- [ABOUT THIS TASK]:
Could you please count how many lines in the data below hold the string "Chabal"? Reply with only the number.

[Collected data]
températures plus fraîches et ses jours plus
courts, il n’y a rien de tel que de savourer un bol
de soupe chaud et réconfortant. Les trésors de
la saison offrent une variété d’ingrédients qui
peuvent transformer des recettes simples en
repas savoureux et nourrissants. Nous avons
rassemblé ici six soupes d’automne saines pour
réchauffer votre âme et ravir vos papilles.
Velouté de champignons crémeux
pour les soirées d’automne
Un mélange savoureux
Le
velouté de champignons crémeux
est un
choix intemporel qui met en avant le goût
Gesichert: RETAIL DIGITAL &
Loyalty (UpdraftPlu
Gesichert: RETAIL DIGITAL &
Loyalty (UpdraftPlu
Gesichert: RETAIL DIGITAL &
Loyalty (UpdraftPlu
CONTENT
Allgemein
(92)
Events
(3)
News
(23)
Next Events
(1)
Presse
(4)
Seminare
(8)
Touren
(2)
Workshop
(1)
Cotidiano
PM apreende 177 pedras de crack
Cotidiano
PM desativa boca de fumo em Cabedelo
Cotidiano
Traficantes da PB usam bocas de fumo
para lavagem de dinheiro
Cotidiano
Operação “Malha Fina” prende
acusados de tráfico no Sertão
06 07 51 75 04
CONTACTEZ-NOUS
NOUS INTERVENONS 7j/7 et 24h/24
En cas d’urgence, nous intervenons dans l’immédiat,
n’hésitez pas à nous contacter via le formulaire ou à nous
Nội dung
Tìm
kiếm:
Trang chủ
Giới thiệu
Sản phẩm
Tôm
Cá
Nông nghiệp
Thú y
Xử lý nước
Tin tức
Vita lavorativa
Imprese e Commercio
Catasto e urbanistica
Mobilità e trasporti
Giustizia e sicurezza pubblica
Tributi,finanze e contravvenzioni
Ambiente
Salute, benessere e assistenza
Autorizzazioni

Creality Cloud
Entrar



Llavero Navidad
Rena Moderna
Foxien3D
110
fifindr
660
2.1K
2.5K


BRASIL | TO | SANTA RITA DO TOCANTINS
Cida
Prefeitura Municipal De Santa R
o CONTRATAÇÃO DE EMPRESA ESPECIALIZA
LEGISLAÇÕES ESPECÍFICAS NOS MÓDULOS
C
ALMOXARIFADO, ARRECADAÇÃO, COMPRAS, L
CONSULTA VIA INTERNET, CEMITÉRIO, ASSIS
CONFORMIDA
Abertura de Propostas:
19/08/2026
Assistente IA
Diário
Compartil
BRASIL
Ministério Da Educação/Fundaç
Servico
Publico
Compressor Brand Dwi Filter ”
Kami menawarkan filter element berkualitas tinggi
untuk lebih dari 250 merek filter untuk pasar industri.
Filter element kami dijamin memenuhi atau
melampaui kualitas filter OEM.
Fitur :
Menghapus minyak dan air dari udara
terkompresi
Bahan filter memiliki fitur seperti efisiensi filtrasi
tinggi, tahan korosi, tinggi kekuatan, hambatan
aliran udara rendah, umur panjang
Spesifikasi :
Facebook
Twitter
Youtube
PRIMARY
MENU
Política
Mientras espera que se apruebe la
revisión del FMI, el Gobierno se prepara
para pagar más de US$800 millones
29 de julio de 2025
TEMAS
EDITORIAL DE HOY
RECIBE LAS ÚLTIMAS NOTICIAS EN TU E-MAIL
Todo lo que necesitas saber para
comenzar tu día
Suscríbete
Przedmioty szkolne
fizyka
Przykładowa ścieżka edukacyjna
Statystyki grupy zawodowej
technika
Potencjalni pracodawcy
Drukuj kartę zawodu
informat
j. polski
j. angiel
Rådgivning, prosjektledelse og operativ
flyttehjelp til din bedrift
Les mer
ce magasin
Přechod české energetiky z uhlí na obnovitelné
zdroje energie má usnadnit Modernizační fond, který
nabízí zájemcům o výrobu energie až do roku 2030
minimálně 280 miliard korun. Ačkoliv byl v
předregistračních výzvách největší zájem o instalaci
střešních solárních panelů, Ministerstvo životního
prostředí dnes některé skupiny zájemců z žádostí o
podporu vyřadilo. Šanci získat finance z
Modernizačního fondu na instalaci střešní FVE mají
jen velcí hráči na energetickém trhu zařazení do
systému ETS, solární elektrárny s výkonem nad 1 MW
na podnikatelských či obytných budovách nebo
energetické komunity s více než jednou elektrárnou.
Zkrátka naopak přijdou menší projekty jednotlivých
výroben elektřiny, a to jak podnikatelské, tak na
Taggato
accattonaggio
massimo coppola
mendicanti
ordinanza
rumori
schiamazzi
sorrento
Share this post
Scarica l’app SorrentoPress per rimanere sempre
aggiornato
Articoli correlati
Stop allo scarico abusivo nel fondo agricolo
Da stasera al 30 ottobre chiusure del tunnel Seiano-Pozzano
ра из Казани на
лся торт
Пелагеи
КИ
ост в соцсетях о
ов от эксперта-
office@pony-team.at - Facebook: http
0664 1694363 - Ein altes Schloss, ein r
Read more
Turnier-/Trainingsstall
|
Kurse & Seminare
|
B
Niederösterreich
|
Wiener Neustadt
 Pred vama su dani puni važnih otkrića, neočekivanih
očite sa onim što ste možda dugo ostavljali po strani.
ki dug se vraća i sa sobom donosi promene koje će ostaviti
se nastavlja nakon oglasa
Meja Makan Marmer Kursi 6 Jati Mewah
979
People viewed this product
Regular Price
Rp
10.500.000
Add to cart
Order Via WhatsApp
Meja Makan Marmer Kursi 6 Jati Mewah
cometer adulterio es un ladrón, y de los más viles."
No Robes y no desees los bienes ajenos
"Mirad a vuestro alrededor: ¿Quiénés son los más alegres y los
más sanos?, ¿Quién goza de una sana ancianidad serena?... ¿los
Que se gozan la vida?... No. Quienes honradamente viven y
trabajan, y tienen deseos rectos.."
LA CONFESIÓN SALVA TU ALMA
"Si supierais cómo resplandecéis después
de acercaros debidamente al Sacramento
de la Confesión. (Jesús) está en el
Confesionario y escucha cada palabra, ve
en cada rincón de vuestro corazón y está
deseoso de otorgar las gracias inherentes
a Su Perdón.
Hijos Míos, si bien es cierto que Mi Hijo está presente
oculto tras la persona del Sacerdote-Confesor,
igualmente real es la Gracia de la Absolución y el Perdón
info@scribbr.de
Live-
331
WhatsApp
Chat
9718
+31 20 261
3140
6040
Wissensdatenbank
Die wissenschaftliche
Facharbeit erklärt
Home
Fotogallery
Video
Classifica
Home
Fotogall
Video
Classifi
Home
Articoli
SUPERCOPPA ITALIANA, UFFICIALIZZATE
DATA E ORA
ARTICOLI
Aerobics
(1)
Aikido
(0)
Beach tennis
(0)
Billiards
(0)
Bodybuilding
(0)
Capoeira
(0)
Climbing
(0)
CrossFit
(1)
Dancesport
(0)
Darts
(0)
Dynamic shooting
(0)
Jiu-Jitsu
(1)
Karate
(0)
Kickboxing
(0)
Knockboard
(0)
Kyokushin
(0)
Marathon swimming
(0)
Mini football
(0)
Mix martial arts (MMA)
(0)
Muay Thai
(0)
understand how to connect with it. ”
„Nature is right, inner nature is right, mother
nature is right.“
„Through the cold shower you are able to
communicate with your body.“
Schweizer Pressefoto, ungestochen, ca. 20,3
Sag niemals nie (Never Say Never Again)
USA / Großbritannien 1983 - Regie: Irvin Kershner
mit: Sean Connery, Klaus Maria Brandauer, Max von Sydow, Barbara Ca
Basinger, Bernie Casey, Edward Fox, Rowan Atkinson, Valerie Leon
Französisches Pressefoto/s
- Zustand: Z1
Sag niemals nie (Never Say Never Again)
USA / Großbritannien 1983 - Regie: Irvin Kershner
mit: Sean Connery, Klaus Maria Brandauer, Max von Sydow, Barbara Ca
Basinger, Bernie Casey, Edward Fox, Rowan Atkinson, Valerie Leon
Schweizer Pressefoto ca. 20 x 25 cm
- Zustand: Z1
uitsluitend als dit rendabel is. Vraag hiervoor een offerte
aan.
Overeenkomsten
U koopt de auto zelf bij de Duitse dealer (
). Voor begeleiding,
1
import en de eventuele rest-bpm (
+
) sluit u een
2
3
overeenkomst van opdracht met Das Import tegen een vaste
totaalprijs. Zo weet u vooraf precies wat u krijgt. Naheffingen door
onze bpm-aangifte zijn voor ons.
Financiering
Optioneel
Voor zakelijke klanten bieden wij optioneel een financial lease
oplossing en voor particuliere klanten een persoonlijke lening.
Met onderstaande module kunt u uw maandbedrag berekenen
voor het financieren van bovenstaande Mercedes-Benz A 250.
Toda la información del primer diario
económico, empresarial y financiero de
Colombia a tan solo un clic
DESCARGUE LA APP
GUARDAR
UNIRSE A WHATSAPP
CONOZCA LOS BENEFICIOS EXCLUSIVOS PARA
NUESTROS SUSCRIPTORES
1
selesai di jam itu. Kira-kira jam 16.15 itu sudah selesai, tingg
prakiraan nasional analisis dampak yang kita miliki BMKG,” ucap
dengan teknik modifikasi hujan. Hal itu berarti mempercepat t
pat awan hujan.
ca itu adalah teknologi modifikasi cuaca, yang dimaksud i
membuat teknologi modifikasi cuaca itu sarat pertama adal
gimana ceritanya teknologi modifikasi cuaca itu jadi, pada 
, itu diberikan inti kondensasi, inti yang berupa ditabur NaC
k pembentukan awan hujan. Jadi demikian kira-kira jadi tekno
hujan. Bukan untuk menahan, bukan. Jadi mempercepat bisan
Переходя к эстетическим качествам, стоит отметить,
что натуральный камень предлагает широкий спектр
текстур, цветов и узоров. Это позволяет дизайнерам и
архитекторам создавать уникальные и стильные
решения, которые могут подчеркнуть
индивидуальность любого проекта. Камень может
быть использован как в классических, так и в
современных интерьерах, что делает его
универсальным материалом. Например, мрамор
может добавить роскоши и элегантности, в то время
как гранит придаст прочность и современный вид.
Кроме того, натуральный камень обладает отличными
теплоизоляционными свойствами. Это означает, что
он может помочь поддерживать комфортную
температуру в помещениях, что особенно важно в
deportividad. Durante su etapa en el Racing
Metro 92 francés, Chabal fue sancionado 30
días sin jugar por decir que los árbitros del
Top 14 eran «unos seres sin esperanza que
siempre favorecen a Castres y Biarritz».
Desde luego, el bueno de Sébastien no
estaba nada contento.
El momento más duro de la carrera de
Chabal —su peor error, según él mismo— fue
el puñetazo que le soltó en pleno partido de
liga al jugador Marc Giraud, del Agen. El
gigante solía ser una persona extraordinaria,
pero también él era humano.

- [RESPONSE]:
2